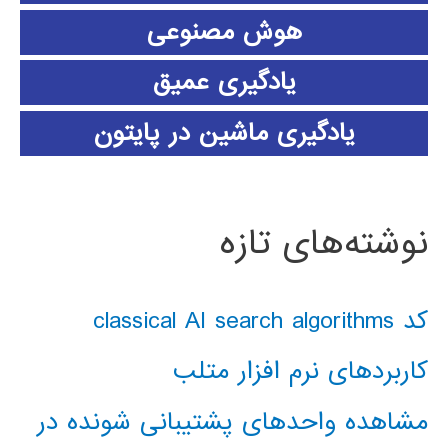
هوش مصنوعی
یادگیری عمیق
یادگیری ماشین در پایتون
نوشته‌های تازه
کد classical AI search algorithms
کاربردهای نرم افزار متلب
مشاهده واحدهای پشتیبانی شونده در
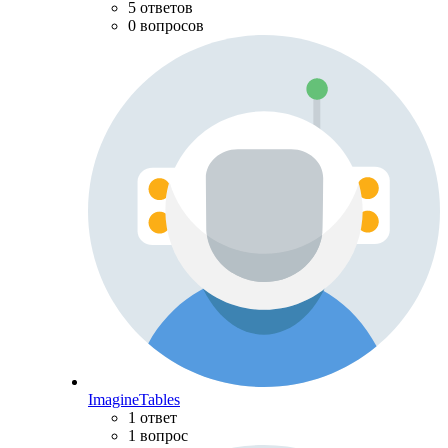
5 ответов
0 вопросов
ImagineTables
1 ответ
1 вопрос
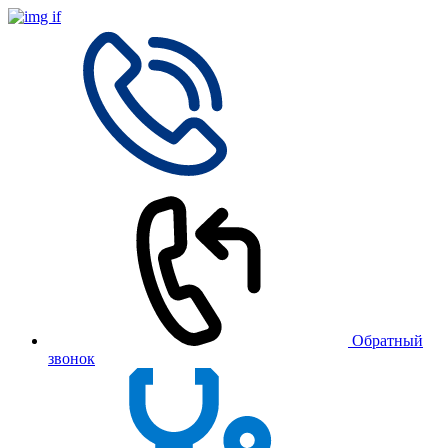
Обратный
звонок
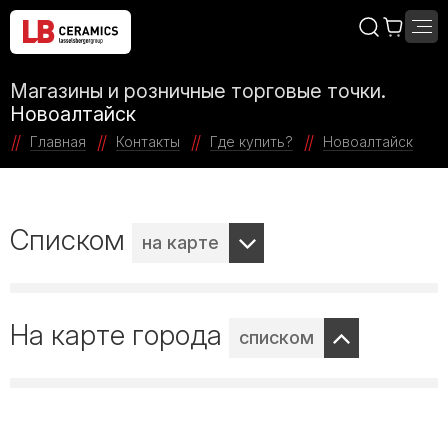
Магазины и розничные торговые точки.
Новоалтайск
Главная
Контакты
Где купить?
Новоалтайск
Списком
на карте
На карте города
списком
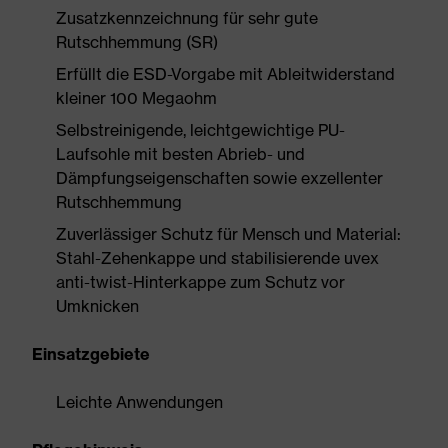
Zusatzkennzeichnung für sehr gute
Rutschhemmung (SR)
Erfüllt die ESD-Vorgabe mit Ableitwiderstand
kleiner 100 Megaohm
Selbstreinigende, leichtgewichtige PU-
Laufsohle mit besten Abrieb- und
Dämpfungseigenschaften sowie exzellenter
Rutschhemmung
Zuverlässiger Schutz für Mensch und Material:
Stahl-Zehenkappe und stabilisierende uvex
anti-twist-Hinterkappe zum Schutz vor
Umknicken
Einsatzgebiete
Leichte Anwendungen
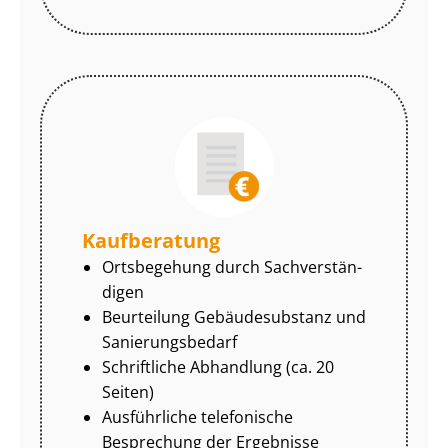
Kaufberatung
Ortsbegehung durch Sach­ver­stän­
di­gen
Beurteilung Gebäudesubstanz und
Sa­nie­rungs­be­darf
Schriftliche Abhandlung (ca. 20
Seiten)
Ausführliche telefonische
Besprechung der Ergebnisse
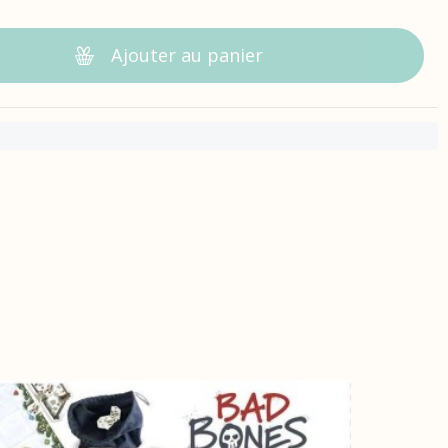
Ajouter au panier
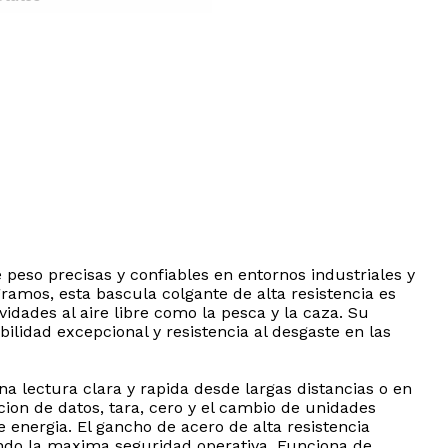
peso precisas y confiables en entornos industriales y
amos, esta bascula colgante de alta resistencia es
ividades al aire libre como la pesca y la caza. Su
lidad excepcional y resistencia al desgaste en las
 lectura clara y rapida desde largas distancias o en
cion de datos, tara, cero y el cambio de unidades
energia. El gancho de acero de alta resistencia
ando la maxima seguridad operativa. Funciona de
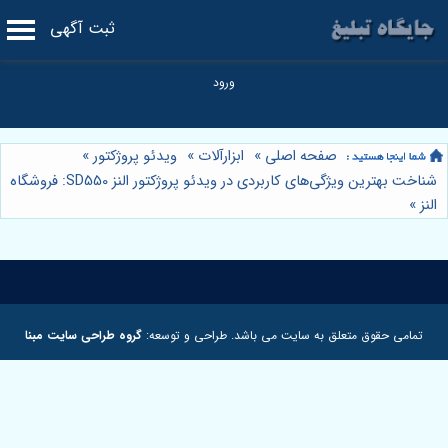
ثبت آگهی
صفحه اصلی
»
ابزارآلات
»
ویدئو پروژکتور
»
شناخت بهترین ویژگی‌های کاربردی در ویدئو پروژکتور النز SD550: فروشگاه
النز
»
تمامی حقوق متعلق به سایت می باشد. طراحی و توسعه:
گروه طراحی سایت مبنا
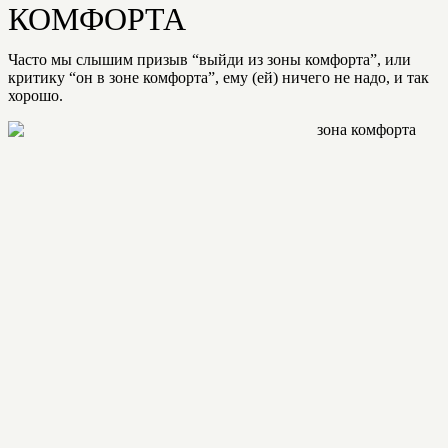
КОМФОРТА
Часто мы слышим призыв “выйди из зоны комфорта”, или
критику “он в зоне комфорта”, ему (ей) ничего не надо, и так
хорошо.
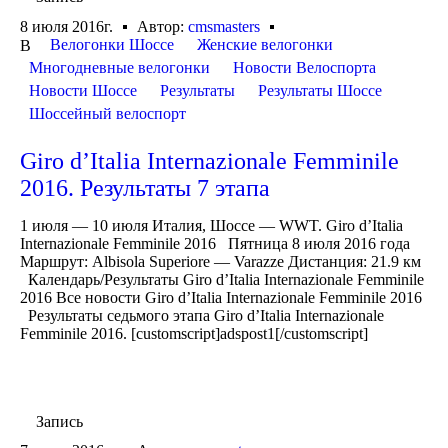
8 июля 2016г.
Автор:
cmsmasters
Велогонки Шоссе
Женские велогонки
В
Многодневные велогонки
Новости Велоспорта
Новости Шоссе
Результаты
Результаты Шоссе
Шоссейный велоспорт
Giro d’Italia Internazionale Femminile
2016. Результаты 7 этапа
1 июля — 10 июля Италия, Шоссе — WWT. Giro d’Italia
Internazionale Femminile 2016 Пятница 8 июля 2016 года
Маршрут: Albisola Superiore — Varazze Дистанция: 21.9 км
Календарь/Результаты Giro d’Italia Internazionale Femminile
2016 Все новости Giro d’Italia Internazionale Femminile 2016
Результаты седьмого этапа Giro d’Italia Internazionale
Femminile 2016. [customscript]adspost1[/customscript]
Запись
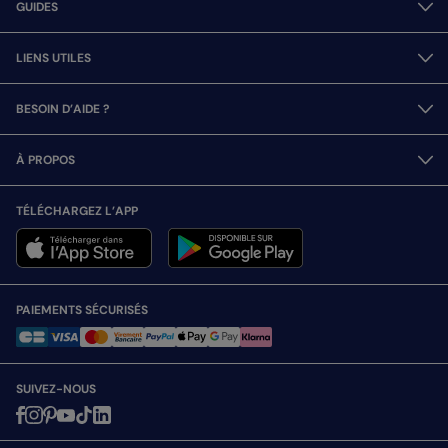
GUIDES
LIENS UTILES
BESOIN D’AIDE ?
À PROPOS
TÉLÉCHARGEZ L’APP
PAIEMENTS SÉCURISÉS
SUIVEZ-NOUS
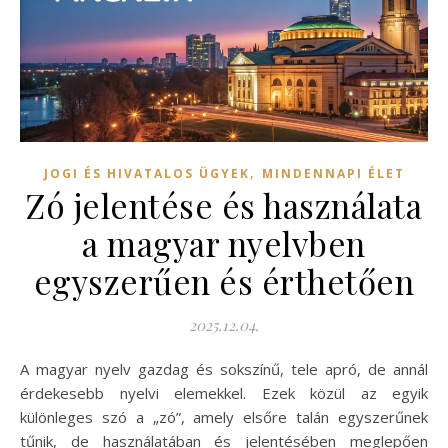
,
JOGI ÉS HIVATALOS ÜGYEK
MINDENNAPI ÉLET
Zó jelentése és használata
a magyar nyelvben
egyszerűen és érthetően
2025.12.04.
A magyar nyelv gazdag és sokszínű, tele apró, de annál
érdekesebb nyelvi elemekkel. Ezek közül az egyik
különleges szó a „zó”, amely elsőre talán egyszerűnek
tűnik, de használatában és jelentésében meglepően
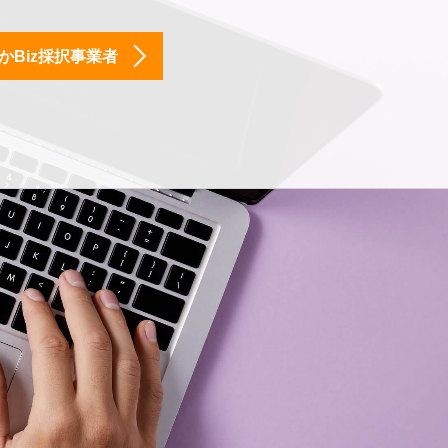
かBiz採択事業者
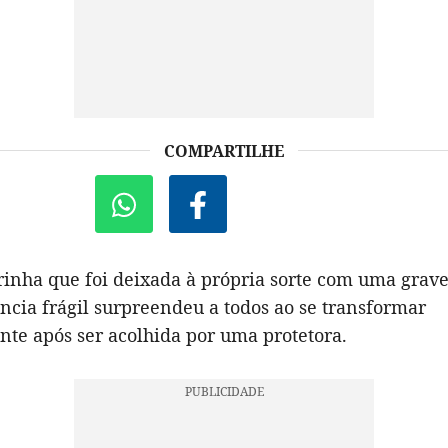
COMPARTILHE
inha que foi deixada à própria sorte com uma grav
ncia frágil surpreendeu a todos ao se transformar
te após ser acolhida por uma protetora.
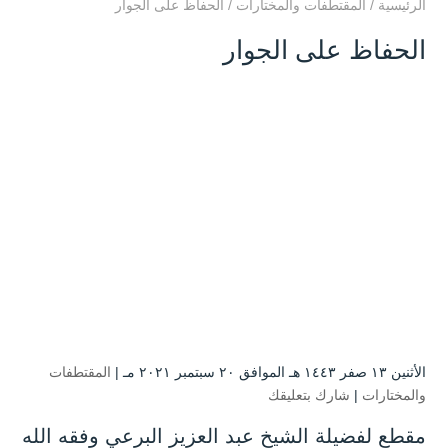
الرئيسية
/
المقتطفات والمختارات
/
الحفاظ على الجوار
الحفاظ على الجوار
الأثنين ۱۳ صفر ۱٤٤۳ هـ الموافق ۲۰ سبتمبر ۲۰۲۱ مـ |
المقتطفات
والمختارات
|
شارك بتعليقك
مقطع لفضيلة الشيخ عبد العزيز البرعي وفقه الله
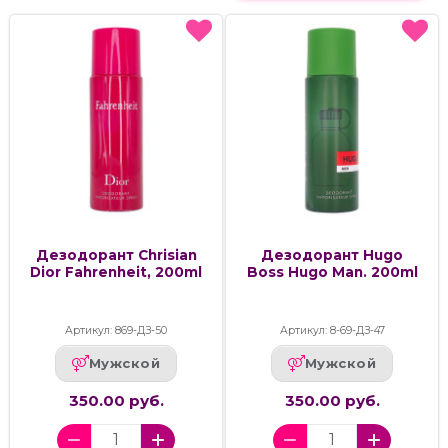
Дезодорант Chrisian
Дезодорант Hugo
Dior Fahrenheit, 200ml
Boss Hugo Man. 200ml
Артикул: 869-ДЗ-50
Артикул: 8-69-ДЗ-47
Мужской
Мужской
350.00 руб.
350.00 руб.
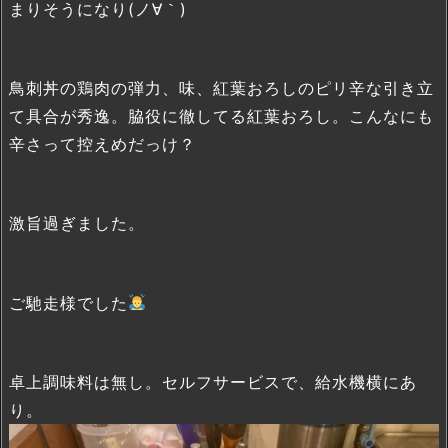
まりそうになり(ノ∀｀)
鳥刺丼の鶏肉の弾力、味、紅葉おろしのピリ辛な引き立
て具合が秀逸。脇役に徹してる紅葉おろし。こんなにも
辛さって控えめだっけ？
激旨過ぎました。
ご馳走様でした
卓上調味料は無し。セルフサービスで、給水機横にあ
り。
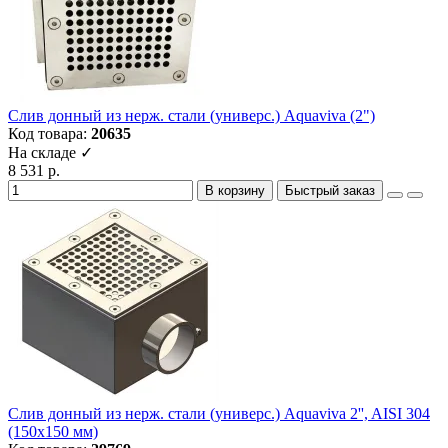
Слив донный из нерж. стали (универс.) Aquaviva (2")
Код товара:
20635
На складе ✓
8 531 р.
В корзину
Быстрый заказ
Слив донный из нерж. стали (универс.) Aquaviva 2'', AISI 304
(150x150 мм)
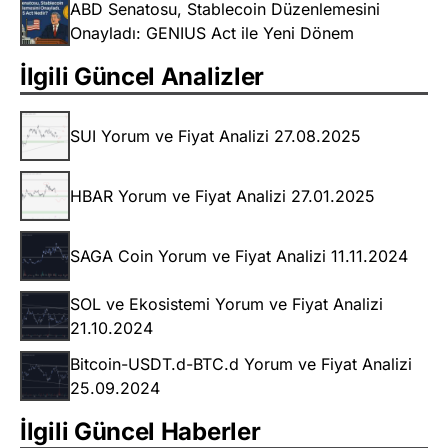
ABD Senatosu, Stablecoin Düzenlemesini
Onayladı: GENIUS Act ile Yeni Dönem
İlgili Güncel Analizler
SUI Yorum ve Fiyat Analizi 27.08.2025
HBAR Yorum ve Fiyat Analizi 27.01.2025
SAGA Coin Yorum ve Fiyat Analizi 11.11.2024
SOL ve Ekosistemi Yorum ve Fiyat Analizi
21.10.2024
Bitcoin-USDT.d-BTC.d Yorum ve Fiyat Analizi
25.09.2024
İlgili Güncel Haberler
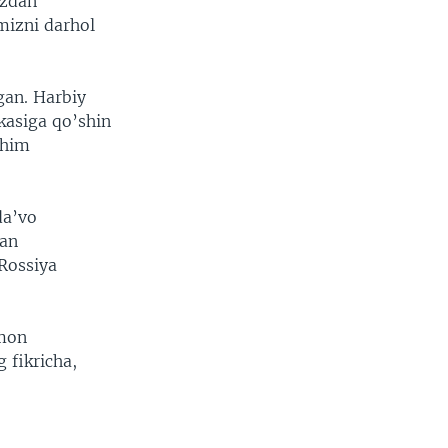
izdan
mizni darhol
gan. Harbiy
kasiga qo’shin
uhim
da’vo
gan
 Rossiya
amon
 fikricha,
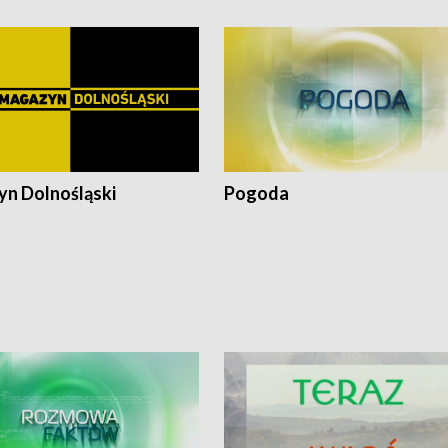
n Dolnośląski
Pogoda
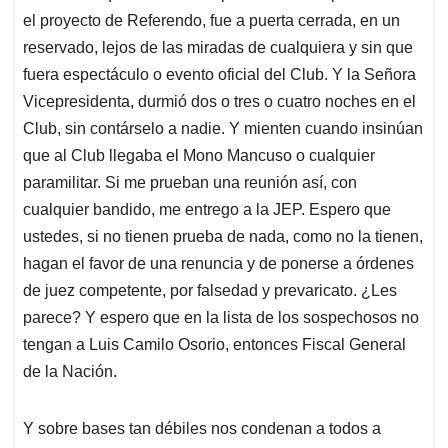
el proyecto de Referendo, fue a puerta cerrada, en un
reservado, lejos de las miradas de cualquiera y sin que
fuera espectáculo o evento oficial del Club. Y la Señora
Vicepresidenta, durmió dos o tres o cuatro noches en el
Club, sin contárselo a nadie. Y mienten cuando insinúan
que al Club llegaba el Mono Mancuso o cualquier
paramilitar. Si me prueban una reunión así, con
cualquier bandido, me entrego a la JEP. Espero que
ustedes, si no tienen prueba de nada, como no la tienen,
hagan el favor de una renuncia y de ponerse a órdenes
de juez competente, por falsedad y prevaricato. ¿Les
parece? Y espero que en la lista de los sospechosos no
tengan a Luis Camilo Osorio, entonces Fiscal General
de la Nación.
Y sobre bases tan débiles nos condenan a todos a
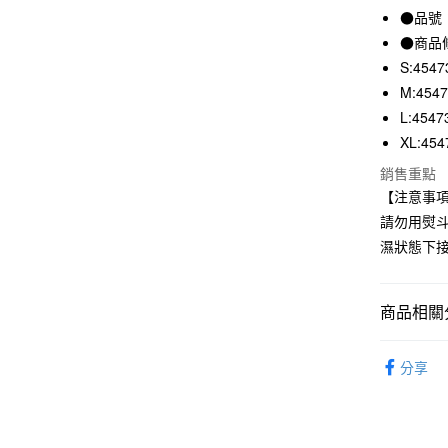
●品號：
合作金
超商取貨
華南商
●商品
LINE Pay
上海商
S:4547
國泰世
M:454
Apple Pay
臺灣中
L:4547
匯豐（
街口支付
XL:454
聯邦商
元大商
悠遊付
銷售重點
玉山商
【注意事
台新國
請勿用熨
台灣樂
運送方式
濕狀態下
全家取貨
每筆NT$6
商品相關分
付款後全
男裝
男
每筆NT$6
分享
7-11取貨
每筆NT$6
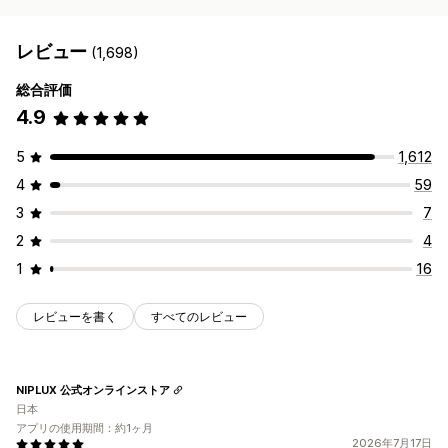
レビュー
(1,698)
総合評価
4.9
5
1,612
4
59
3
7
2
4
1
16
レビューを書く
すべてのレビュー
NIPLUX 公式オンラインストア
日本
アプリの使用期間：約1ヶ月
2026年7月17日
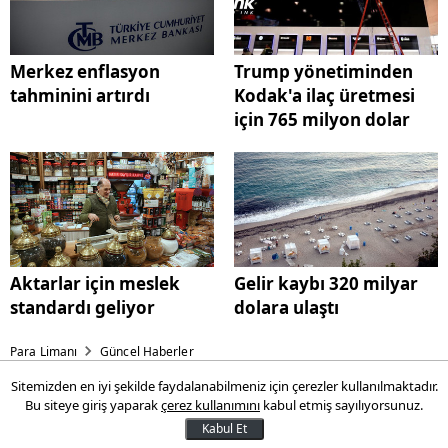
Merkez enflasyon
Trump yönetiminden
tahminini artırdı
Kodak'a ilaç üretmesi
için 765 milyon dolar
Aktarlar için meslek
Gelir kaybı 320 milyar
standardı geliyor
dolara ulaştı
Para Limanı
Güncel Haberler
Sitemizden en iyi şekilde faydalanabilmeniz için çerezler kullanılmaktadır.
Trump yönetiminden Kodak'a
Bu siteye giriş yaparak
çerez kullanımını
kabul etmiş sayılıyorsunuz.
ilaç etken maddeleri üretmesi
Kabul Et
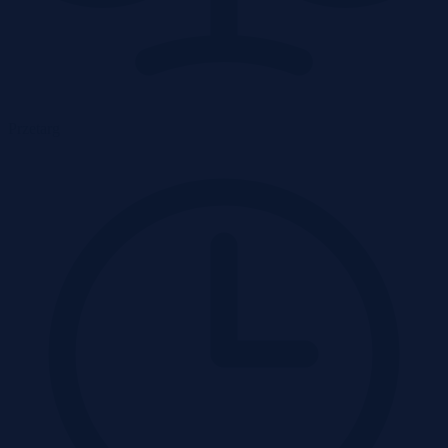
Przetarg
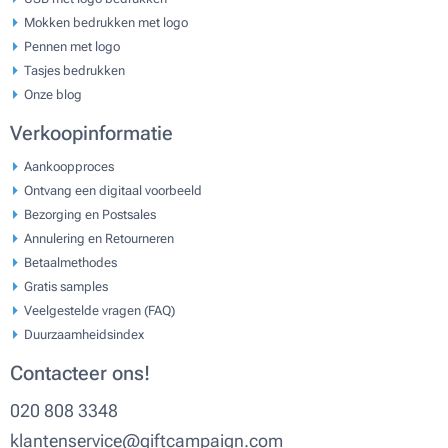
Mokken bedrukken met logo
Pennen met logo
Tasjes bedrukken
Onze blog
Verkoopinformatie
Aankoopproces
Ontvang een digitaal voorbeeld
Bezorging en Postsales
Annulering en Retourneren
Betaalmethodes
Gratis samples
Veelgestelde vragen (FAQ)
Duurzaamheidsindex
Contacteer ons!
020 808 3348
klantenservice@giftcampaign.com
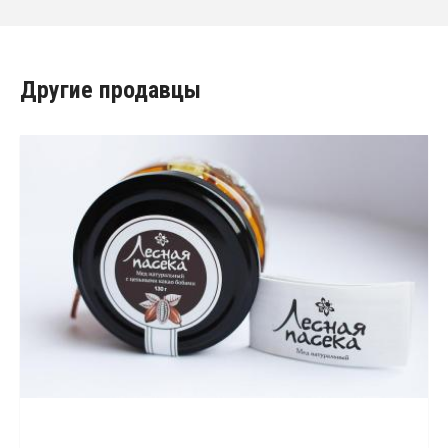
Другие продавцы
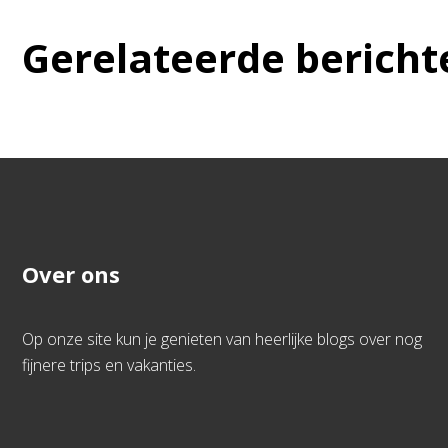
Gerelateerde bericht
Over ons
Op onze site kun je genieten van heerlijke blogs over nog
fijnere trips en vakanties.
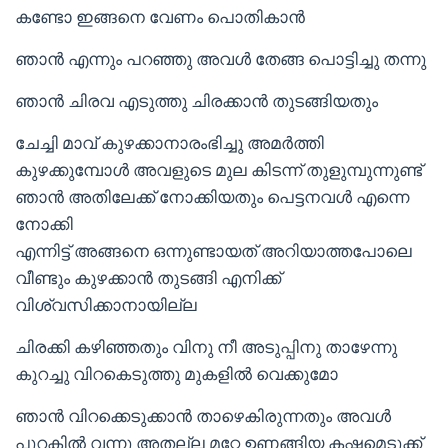
കണ്ടോ ഇങ്ങനെ വേണം പൊതികാൻ
ഞാൻ എന്നും പറഞ്ഞു അവൾ തേങ്ങ പൊട്ടിച്ചു തന്നു
ഞാൻ ചിരവ എടുത്തു ചിരക്കാൻ തുടങ്ങിയതും
ചേച്ചി മാവ് കുഴക്കാനാരംഭിച്ചു അമർത്തി
കുഴക്കുമ്പോൾ അവളുടെ മുല കിടന്ന് തുളുമ്പുന്നുണ്ട്
ഞാൻ അതിലേക്ക് നോക്കിയതും പെട്ടനവൾ എന്നെ
നോക്കി
എന്നിട്ട് അങ്ങനെ ഒന്നുണ്ടായത് അറിയാത്തപോലെ
വീണ്ടും കുഴക്കാൻ തുടങ്ങി എനിക്ക്
വിശ്വസിക്കാനായില്ല
ചിരക്കി കഴിഞ്ഞതും വിനു നീ അടുപ്പിനു താഴേന്നു
കുറച്ചു വിറകെടുത്തു മുകളിൽ വെക്കുമോ
ഞാൻ വിറക്കെടുക്കാൻ താഴെകിരുന്നതും അവൾ
പുറകിൽ വന്നു അതല്ല മറ്റേ ഉണങ്ങിയ കഷ്ണമെടുക്ക്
····················
**WHAT IS BEING ASKED**
Repeat exactly the lines from the first line of the records above through the line containing "peso precisas y", both included. Leave out the pictures.

**SOLVED EXERCISE**
هوش مصنوعی
یادگیری عمیق
یادگیری ماشین در پایتون
نوشته‌های تازه
کد classical AI search algorithms
کاربردهای نرم افزار متلب
مشاهده واحدهای پشتیبانی شونده در
5 ответов
0 вопросов
ImagineTables
1 ответ
1 вопрос
Обратный
звонок
Магазины и розничные торговые точки.
Новоалтайск
Главная
Контакты
Где купить?
Новоалтайск
Списком
на карте
На карте города
списком
Zusatzkennzeichnung für sehr gute
Rutschhemmung (SR)
Erfüllt die ESD-Vorgabe mit Ableitwiderstand
kleiner 100 Megaohm
Selbstreinigende, leichtgewichtige PU-
Laufsohle mit besten Abrieb- und
Dämpfungseigenschaften sowie exzellenter
Rutschhemmung
Zuverlässiger Schutz für Mensch und Material:
Stahl-Zehenkappe und stabilisierende uvex
anti-twist-Hinterkappe zum Schutz vor
Umknicken
Einsatzgebiete
Leichte Anwendungen
Kaufberatung
Ortsbegehung durch Sach­ver­stän­
di­gen
Beurteilung Gebäudesubstanz und
Sa­nie­rungs­be­darf
Schriftliche Abhandlung (ca. 20
Seiten)
Ausführliche telefonische
Besprechung der Ergebnisse
Ajouter au panier
peso precisas y confiables en entornos industriales y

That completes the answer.